* **Task to complete**: Scan the entries for the word "General", and copy every line where it appears.

* **Raw data**:
= = = = =
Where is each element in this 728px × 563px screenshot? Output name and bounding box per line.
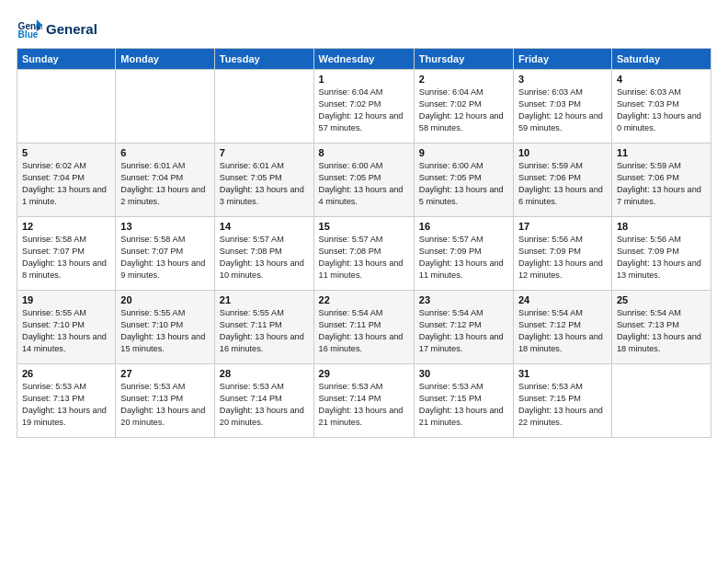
- day-cell: 15Sunrise: 5:57 AM Sunset: 7:08 PM Dayli…: [313, 217, 414, 291]
- day-number: 29: [319, 368, 409, 379]
- logo: General Blue General: [17, 17, 97, 42]
- day-info: Sunrise: 5:55 AM Sunset: 7:10 PM Dayligh…: [120, 307, 210, 355]
- logo-icon: General Blue: [17, 17, 42, 42]
- weekday-header-tuesday: Tuesday: [214, 49, 313, 70]
- day-cell: 7Sunrise: 6:01 AM Sunset: 7:05 PM Daylig…: [214, 144, 313, 217]
- day-cell: 20Sunrise: 5:55 AM Sunset: 7:10 PM Dayli…: [116, 291, 215, 364]
- day-cell: 12Sunrise: 5:58 AM Sunset: 7:07 PM Dayli…: [17, 217, 116, 291]
- day-number: 10: [518, 147, 607, 158]
- day-cell: 1Sunrise: 6:04 AM Sunset: 7:02 PM Daylig…: [313, 70, 414, 144]
- day-info: Sunrise: 5:53 AM Sunset: 7:15 PM Dayligh…: [518, 381, 607, 429]
- day-cell: 31Sunrise: 5:53 AM Sunset: 7:15 PM Dayli…: [514, 364, 612, 438]
- day-cell: 3Sunrise: 6:03 AM Sunset: 7:03 PM Daylig…: [514, 70, 612, 144]
- day-info: Sunrise: 5:53 AM Sunset: 7:14 PM Dayligh…: [220, 381, 309, 429]
- day-cell: 17Sunrise: 5:56 AM Sunset: 7:09 PM Dayli…: [514, 217, 612, 291]
- day-info: Sunrise: 5:57 AM Sunset: 7:08 PM Dayligh…: [319, 234, 409, 282]
- day-info: Sunrise: 5:55 AM Sunset: 7:10 PM Dayligh…: [22, 307, 110, 355]
- day-cell: 16Sunrise: 5:57 AM Sunset: 7:09 PM Dayli…: [414, 217, 513, 291]
- day-number: 20: [120, 294, 210, 305]
- day-number: 18: [617, 221, 706, 232]
- day-number: 21: [220, 294, 309, 305]
- weekday-header-monday: Monday: [116, 49, 215, 70]
- day-number: 26: [22, 368, 110, 379]
- day-info: Sunrise: 5:58 AM Sunset: 7:07 PM Dayligh…: [120, 234, 210, 282]
- logo-text-general: General: [46, 21, 97, 38]
- day-cell: 5Sunrise: 6:02 AM Sunset: 7:04 PM Daylig…: [17, 144, 116, 217]
- day-cell: [17, 70, 116, 144]
- day-info: Sunrise: 6:03 AM Sunset: 7:03 PM Dayligh…: [518, 86, 607, 134]
- day-number: 5: [22, 147, 110, 158]
- week-row-4: 19Sunrise: 5:55 AM Sunset: 7:10 PM Dayli…: [17, 291, 711, 364]
- day-number: 28: [220, 368, 309, 379]
- day-cell: 19Sunrise: 5:55 AM Sunset: 7:10 PM Dayli…: [17, 291, 116, 364]
- day-info: Sunrise: 5:59 AM Sunset: 7:06 PM Dayligh…: [518, 160, 607, 208]
- day-number: 1: [319, 74, 409, 85]
- day-cell: 8Sunrise: 6:00 AM Sunset: 7:05 PM Daylig…: [313, 144, 414, 217]
- day-number: 6: [120, 147, 210, 158]
- day-number: 8: [319, 147, 409, 158]
- weekday-header-saturday: Saturday: [611, 49, 711, 70]
- day-number: 31: [518, 368, 607, 379]
- day-cell: [611, 364, 711, 438]
- day-info: Sunrise: 5:59 AM Sunset: 7:06 PM Dayligh…: [617, 160, 706, 208]
- day-info: Sunrise: 6:04 AM Sunset: 7:02 PM Dayligh…: [319, 86, 409, 134]
- svg-text:Blue: Blue: [18, 29, 39, 40]
- day-cell: 6Sunrise: 6:01 AM Sunset: 7:04 PM Daylig…: [116, 144, 215, 217]
- day-info: Sunrise: 6:00 AM Sunset: 7:05 PM Dayligh…: [419, 160, 508, 208]
- weekday-header-wednesday: Wednesday: [313, 49, 414, 70]
- day-cell: [214, 70, 313, 144]
- day-info: Sunrise: 5:58 AM Sunset: 7:07 PM Dayligh…: [22, 234, 110, 282]
- day-cell: 30Sunrise: 5:53 AM Sunset: 7:15 PM Dayli…: [414, 364, 513, 438]
- day-number: 22: [319, 294, 409, 305]
- day-info: Sunrise: 5:53 AM Sunset: 7:13 PM Dayligh…: [120, 381, 210, 429]
- day-info: Sunrise: 5:53 AM Sunset: 7:15 PM Dayligh…: [419, 381, 508, 429]
- day-info: Sunrise: 6:04 AM Sunset: 7:02 PM Dayligh…: [419, 86, 508, 134]
- day-cell: 26Sunrise: 5:53 AM Sunset: 7:13 PM Dayli…: [17, 364, 116, 438]
- day-number: 9: [419, 147, 508, 158]
- day-number: 7: [220, 147, 309, 158]
- day-cell: 28Sunrise: 5:53 AM Sunset: 7:14 PM Dayli…: [214, 364, 313, 438]
- day-cell: 22Sunrise: 5:54 AM Sunset: 7:11 PM Dayli…: [313, 291, 414, 364]
- day-number: 12: [22, 221, 110, 232]
- day-cell: 4Sunrise: 6:03 AM Sunset: 7:03 PM Daylig…: [611, 70, 711, 144]
- week-row-2: 5Sunrise: 6:02 AM Sunset: 7:04 PM Daylig…: [17, 144, 711, 217]
- day-info: Sunrise: 5:54 AM Sunset: 7:11 PM Dayligh…: [319, 307, 409, 355]
- day-cell: 24Sunrise: 5:54 AM Sunset: 7:12 PM Dayli…: [514, 291, 612, 364]
- day-info: Sunrise: 6:02 AM Sunset: 7:04 PM Dayligh…: [22, 160, 110, 208]
- day-number: 11: [617, 147, 706, 158]
- day-info: Sunrise: 5:56 AM Sunset: 7:09 PM Dayligh…: [617, 234, 706, 282]
- weekday-header-thursday: Thursday: [414, 49, 513, 70]
- day-number: 19: [22, 294, 110, 305]
- day-info: Sunrise: 5:57 AM Sunset: 7:08 PM Dayligh…: [220, 234, 309, 282]
- week-row-5: 26Sunrise: 5:53 AM Sunset: 7:13 PM Dayli…: [17, 364, 711, 438]
- week-row-3: 12Sunrise: 5:58 AM Sunset: 7:07 PM Dayli…: [17, 217, 711, 291]
- day-info: Sunrise: 5:53 AM Sunset: 7:14 PM Dayligh…: [319, 381, 409, 429]
- weekday-header-sunday: Sunday: [17, 49, 116, 70]
- day-cell: 10Sunrise: 5:59 AM Sunset: 7:06 PM Dayli…: [514, 144, 612, 217]
- day-cell: [116, 70, 215, 144]
- day-cell: 21Sunrise: 5:55 AM Sunset: 7:11 PM Dayli…: [214, 291, 313, 364]
- day-info: Sunrise: 5:57 AM Sunset: 7:09 PM Dayligh…: [419, 234, 508, 282]
- day-number: 16: [419, 221, 508, 232]
- calendar-table: SundayMondayTuesdayWednesdayThursdayFrid…: [17, 48, 711, 438]
- day-cell: 23Sunrise: 5:54 AM Sunset: 7:12 PM Dayli…: [414, 291, 513, 364]
- day-number: 30: [419, 368, 508, 379]
- day-cell: 29Sunrise: 5:53 AM Sunset: 7:14 PM Dayli…: [313, 364, 414, 438]
- day-number: 24: [518, 294, 607, 305]
- day-cell: 9Sunrise: 6:00 AM Sunset: 7:05 PM Daylig…: [414, 144, 513, 217]
- day-cell: 18Sunrise: 5:56 AM Sunset: 7:09 PM Dayli…: [611, 217, 711, 291]
- day-info: Sunrise: 5:56 AM Sunset: 7:09 PM Dayligh…: [518, 234, 607, 282]
- day-number: 4: [617, 74, 706, 85]
- day-cell: 27Sunrise: 5:53 AM Sunset: 7:13 PM Dayli…: [116, 364, 215, 438]
- day-number: 25: [617, 294, 706, 305]
- day-info: Sunrise: 6:01 AM Sunset: 7:05 PM Dayligh…: [220, 160, 309, 208]
- day-info: Sunrise: 6:01 AM Sunset: 7:04 PM Dayligh…: [120, 160, 210, 208]
- day-number: 23: [419, 294, 508, 305]
- day-cell: 11Sunrise: 5:59 AM Sunset: 7:06 PM Dayli…: [611, 144, 711, 217]
- day-cell: 13Sunrise: 5:58 AM Sunset: 7:07 PM Dayli…: [116, 217, 215, 291]
- day-cell: 2Sunrise: 6:04 AM Sunset: 7:02 PM Daylig…: [414, 70, 513, 144]
- day-cell: 14Sunrise: 5:57 AM Sunset: 7:08 PM Dayli…: [214, 217, 313, 291]
- day-number: 17: [518, 221, 607, 232]
- day-number: 3: [518, 74, 607, 85]
- week-row-1: 1Sunrise: 6:04 AM Sunset: 7:02 PM Daylig…: [17, 70, 711, 144]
= = = = =
* **Exercise solution**:
- logo: General Blue General: [17, 17, 97, 42]
- logo-icon: General Blue: [17, 17, 42, 42]
- logo-text-general: General: [46, 21, 97, 38]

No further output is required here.